Tüm migrenlerin %90’ını Aurasız migren oluşturur ve çoğu kere bir öncü belirti olmadan ağrı başlar. Ve yaklaşık 12-24 saat devam eder. İnsanı günlük aktivitesinden alıkoyar ve hayat kalitesi iyice düşer.
Migren ağrıları olan şahısların ebeveynleride araştırılcak olursa bir çoğunda da benzer ağrıların olduğu görülür.
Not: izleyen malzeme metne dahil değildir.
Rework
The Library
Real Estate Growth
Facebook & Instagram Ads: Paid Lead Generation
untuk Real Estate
Bu ağrılar eğer tedavi edilmezse kronikleşir insanın günlük yaşantısını bozar.
Migren hastalarının üzerinde durması gereken en önemli şey tedavilerine erken başlamak ve ağrıyı başlatan nedenleri ortadan kaldırmaktır.
Bunları şöyle özetleyebiliriz:
*Parlak ışıklar, korku, heyecan , hava değişikliği, yüksek irtifa, lodos.
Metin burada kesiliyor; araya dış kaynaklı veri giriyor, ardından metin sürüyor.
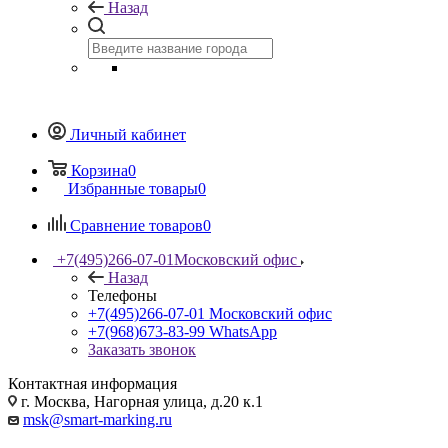
Назад
Личный кабинет
Корзина
0
Избранные товары
0
Сравнение товаров
0
+7(495)266-07-01
Московский офис
Назад
Телефоны
+7(495)266-07-01
Московский офис
+7(968)673-83-99
WhatsApp
Заказать звонок
Контактная информация
г. Москва, Нагорная улица, д.20 к.1
msk@smart-marking.ru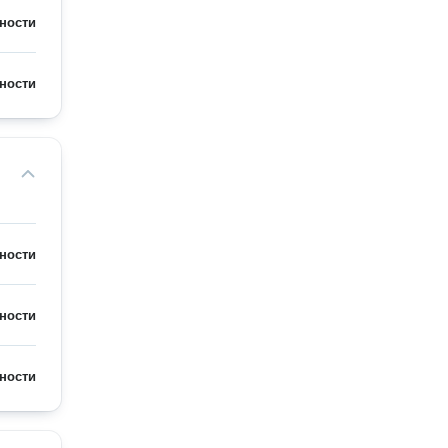
ности
ности
ности
ности
ности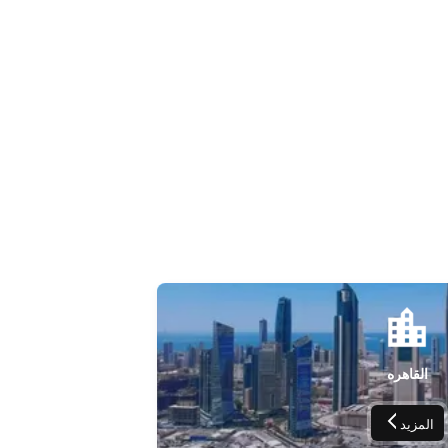
القاهره
المزيد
*Uykusuzluk, bazen aşırı uyku , ve çoğu kere uyku düzeninde bozulma.
*Sıcakta yapılan aşırı fizik egzersizleri, yorgunluk,stres,gerginlik, kaygı ve korkular.
*Doğum kontrol hapları, bazı kalp ilaçları, alerji ilaçları, bazı tansiyon ilaçları ve östrojen ilaçları.
*Alkollü içecekler, tatlandırıcılar, cikolata, narenciye, bekletilmiş peynir, öğün atlama ve açlık halidir.
Gerilim tipi Baş Ağrıları: Tüm baş ağrılarının %35-%78’ini oluşturur. Ve en sık rastlanılan baş ağrısı tipidir. Genellikle başın 2 tarafını kaplar, basınç veya sıkışma şeklinde olup hafif ve orta şiddettedir. 1 günden 1 haftaya kadar devam edebilir. Fiziksel aktivite ile artış olmaz ve ağrıyla birlikte bulantı kusma, ışık ve ses duyarlılığı görülmez. Sıkıntı,stres,gerginlik huzursuzluk, uykusuzluk gibi ruhsal nedenlerle ortaya çıkar veya artış gösterir.
Bu hastalar genellikle hastalıklarını ciddiye almadıklarında tüm ağrı kesicileri denerler. Daha sonrası da ağrıları kronikleşir. Bütün ay boyunca devam eder, hayatları zehir olur. En önemlisi de analjezik bağımlısı olurlar. Bu tür ilaçlar artık ağrılarını kesmediği gibi ağrılarının artmasına da neden olur. Bu ağrı tipi ilerde kronik günlük baş ağrısı dediğimiz bir ağrı şekline dönüşür.
Burada bir önemli noktada özellikle tedavide kullanılan ve alışkanlık yapan ilaçların seçimidir.Hasta mutlak bir uzman hekimi görüşü almadan bilmediği ilaca başlamamalıdır.Çünkü bu ilaçların birçoğu başlangıçta ağrıyı kesmekle beraber daha sonra ilacın kendisi ağrıya neden olmaktadır.
Diğer Primer Baş ağrılarında ise nadir görülen Küme Baş Ağrısı, paroksismal hemikranya, sunct, primer saplanma ağrıları, öksürük baş ağrısı, egzersiz baş ağrıları, cinsel ilişki esnasında ortaya çıkan baş ağrıları, hipnik (uyku) baş ağrısı v.b ağrılardan oluşur.
Başta sorduğumuz soruyu şimdi cevaplandıralım: Eğer başınız ağrıyorsa bunu ciddiye alın ve bir Uzman Hekime muayenenizi yaptırarak tedavinizi başlatın. Unutmayın ki İhmalkârlık ya da duyarsızlık ilerde pişman olabileceğiniz ciddi bir hastalığın başlangıcı olabilir.